Last, I made my way to the Water Museum, in an old water tower overlooking the Dnieper. I had my own English tour guide who explained the sewage system, displayed uses of water, fish tanks, nature, urged me to save water and encased me in a giant bubble. We took the subway together and I rode the bus to the end of the line to Galina. That morning Galina had introduced me to the woman doorkeeper who stayed in a small room with a bed at the entrance and let me in the building. I arrived as Tymofey was leaving, having played ping pong after school. I cooked up carrots and gulash mix with beans but it wasn't any good. 

The next morning during a long wait for the bus to the metro I saw a hungry mangy dog looking hopefully at us all. I vowed to pick up some meat for him later that day but never saw him again and left the hot dogs with Galina, hoping she will feed them to him.   

I went this time to the Russian Art Museum opposite Taras Shevchenko University. There was a second exhibition on the ground floor, so many works of art are in storage and rarely on exhibit, I felt compelled to give them a look. I think being a museum guard must be a very dull job, and it's women's work in this part of the world. 

I must mention I seem to be allergic to food, my nose generally runs after eating. After I sneezed five times in a row, Galina decided to give me the warm salt water up the nose treatment. It wasn't pleasant but it did obliterate that runny nose! My next hostess, Yulia, had a cold and I mentioned it to her, also gave her a Benadryl to knock her out the night she slept til noon.

I was to meet Yulia at Oblone metro stop as Sasha and his family headed for the country. But she was waiting at the bus stop and I was at the metro entrance watching men unload half torsos of females to display sweaters for sale underground. A friendly English speaker with a phone called Yulia for me and minutes later we met. Her 13th floor studio apartment was nearby and it was great to have a fluent English speaker for a host. She served tea and candy and mimosa, a prepared salad confection of rich egg whites, fish and carrots in colorful layers. 

She has a treadmill in her bedroom, stress eating and free cookies at work has added the pounds. I tried her glass scale, she did the math, and I am 20 pounds lighter since June! No wonder the skin on my arms sags. One of six children and the daughter of a Lada automaker, Yulia helps her parents, since pensions are only about $100 a month. Her sister emigrated to Italy and urges Yulia to join her. She has travelled to Tanzania but says racism in Ukraine is bad; blacks have been murdered, and African students stay in their dorms. She doesn't cook but keeps a very neat studio apartment, being allergic to dust. Her bedside lamp is a crystal that lights up.

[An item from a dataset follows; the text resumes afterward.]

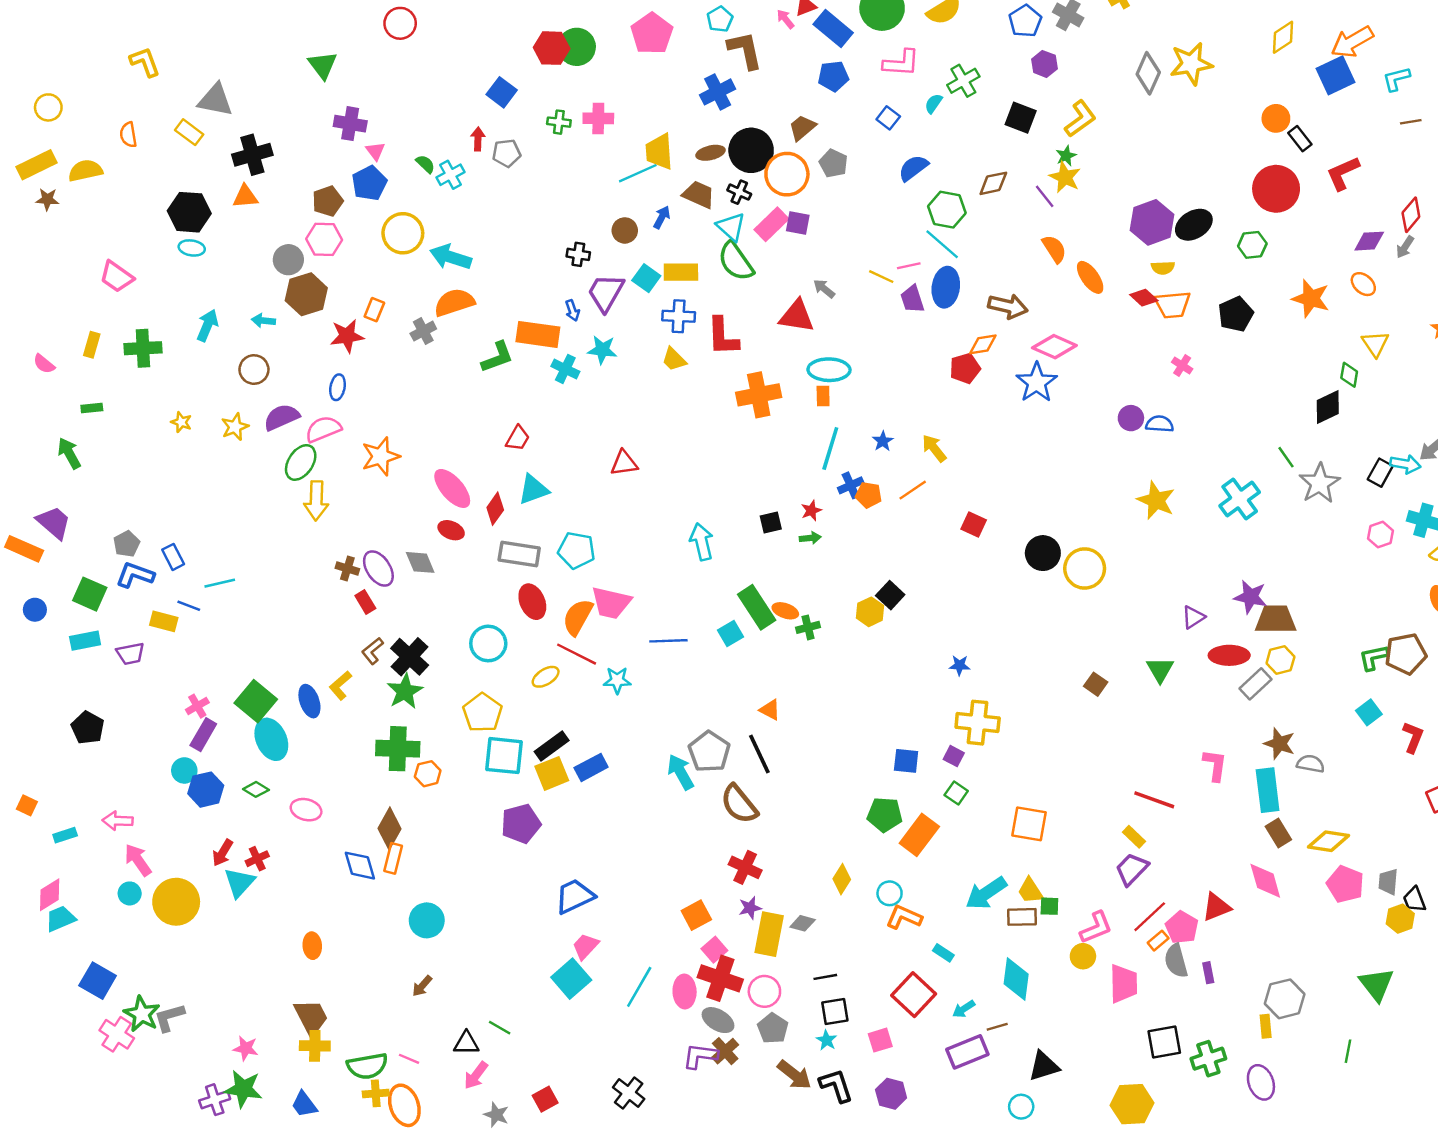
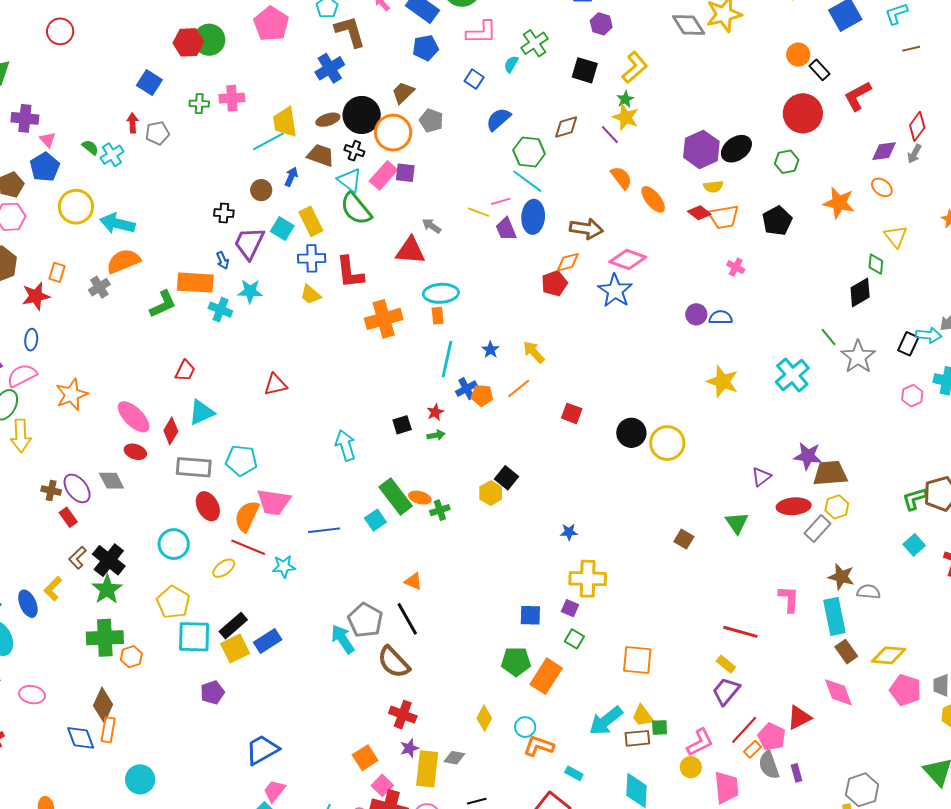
gray diamond: (1148, 73) -> (689, 25), turned -52
yellow rectangle: (681, 272) -> (311, 221), turned 68
purple pentagon: (521, 824) -> (212, 692), size x0.7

I went into town alone the next day to the
Ukrainian Art Museum leaving Yulia to recover from her cold. Then I headed out of town to visit Kiev's open air museum of old thatched houses, windmills and wooden churches from all over the country. There were also giant painted eggs in the landscape!

Yulia and I met at the Metro, enjoyed Ukrainian food at a popular cafeteria, and walked the main shopping street, Khreshchatyk, pedestrian only on weekends, past boys with white doves with black fantails available for photographs. We  strolled to the University and then the ballet at the Opera house, Yulia's first ballet!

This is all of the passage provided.